This is Oksana Aslanova who killed 16 people by blowing herself up inside a train station in Volgograd, Russia
This is Oksana Aslanova who blew herself up inside a train station in Volgograd, Russia Twitter

Oksana Aslanova, who was named as the person responsible for the bomb attack in Volgograd, is the latest in a long line of female suicide bombers.

It was revealed that Aslanova, a so-called "Black Widow", had been on Russia's wanted list for 18 months. Reports suggested that the suicide bomber was twice married and had lost both husbands in militant attacks.

Female involvement in terrorist groups is not a new phenomenon.
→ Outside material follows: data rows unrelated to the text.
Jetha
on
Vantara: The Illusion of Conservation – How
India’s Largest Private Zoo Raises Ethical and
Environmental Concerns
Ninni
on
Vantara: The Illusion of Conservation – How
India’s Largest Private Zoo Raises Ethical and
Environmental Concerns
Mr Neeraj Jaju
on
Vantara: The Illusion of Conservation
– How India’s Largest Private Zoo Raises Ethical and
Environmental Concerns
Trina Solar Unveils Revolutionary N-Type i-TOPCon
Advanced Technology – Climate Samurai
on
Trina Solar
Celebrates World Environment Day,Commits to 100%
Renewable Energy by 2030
Secular groups began using female suicide bombers three decades ago.

According to a 2011 report by intelligence analysts in the US army, female suicide bombers often sought revenge for the loss of family members.
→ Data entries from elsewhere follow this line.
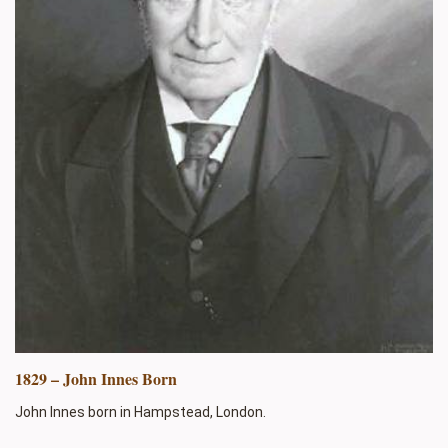
1829 – John Innes Born
John Innes born in Hampstead, London.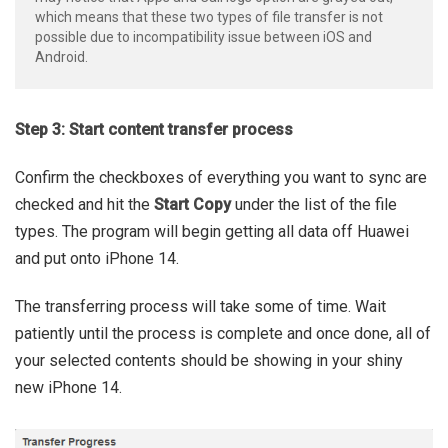
which means that these two types of file transfer is not
possible due to incompatibility issue between iOS and
Android.
Step 3: Start content transfer process
Confirm the checkboxes of everything you want to sync are
checked and hit the
Start Copy
under the list of the file
types. The program will begin getting all data off Huawei
and put onto iPhone 14.
The transferring process will take some of time. Wait
patiently until the process is complete and once done, all of
your selected contents should be showing in your shiny
new iPhone 14.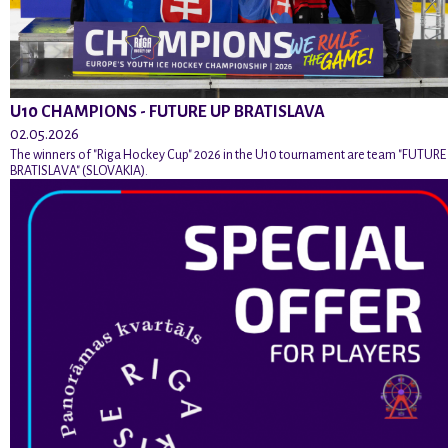
U10 CHAMPIONS - FUTURE UP BRATISLAVA
02.05.2026
The winners of "Riga Hockey Cup" 2026 in the U10 tournament are team "FUTURE
BRATISLAVA" (SLOVAKIA).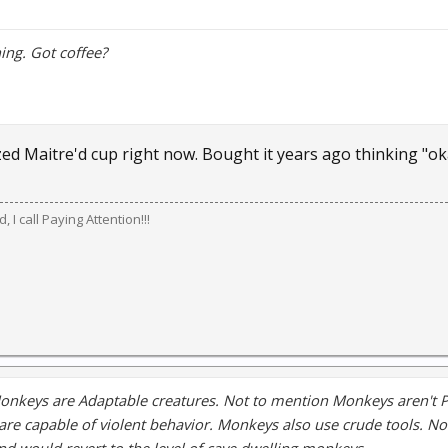
ng. Got coffee?
ed Maitre'd cup right now. Bought it years ago thinking "okay
 I call Paying Attention!!!
onkeys are Adaptable creatures. Not to mention Monkeys aren't 
are capable of violent behavior. Monkeys also use crude tools. No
Sana'a Youcef Mehaidli, a member of the secular Syrian Social Nationalist Party, conducted the first known female suicide attack in April 1985 when she drove a truck filled with explosives into an Israeli Defence Force convoy, killing two soldiers and injuring another two.

In 1991, Indian prime minister Rajiv Gandhi was assassinated by a female Tamil Tiger suicide bomber.

Samantha Lewthwaite is a widow of one of the 7/7 London bombers
Samantha Lewthwaite is a widow of one of the 7/7 London bombers

There has been a sharp increase in female suicide bombings in recent years. The Rand Corporation estimated that 50 women carried out suicide attacks worldwide in the five years to 2006.

Female suicide bombers have also mounted terrorist attacks in countries including Turkey, Chechnya, Afghanistan and Iraq, where two womenattacked US troops in August 2003.

In March 2010, two female Chechen terrorists bombed two Moscow subway stations, killing at least 38 people, and in December 2010 the first female suicide bomber in Pakistan detonated an explosive vest, killing 43 people at an aid distribution centre in northwest Pakistan.

It is not clear why female suicide attacks are becoming more frequent. The Centre for American Progress, an independent educational institute, argued that women turn to suicide bombing out of a need for vengeance but other theories suggested it was to restore honour, atone for previous sins or wrongdoings by a family member, or to achieve equal social status with men.

The centre cited Wafa Idriss, who in 2002 became the first female suicide terrorist of the Israeli-Palestinian conflict. She had been divorced by her husband because of their failure to have children.

British-born Samantha Lewthwaite, one of the most wanted women in the world, has been linked with the Kenyan terrorist siege at the Westgate Shopping Centre and a failed grenade attack on a group of British tourists on safari in Kenya.

Lewthwaite, 29, is the widow of suicide bomber Germaine Lindsay, who killed 26 people when he blew up a Piccadilly Line tube train near King's Cross in the 7/7 terrorist attacks on London.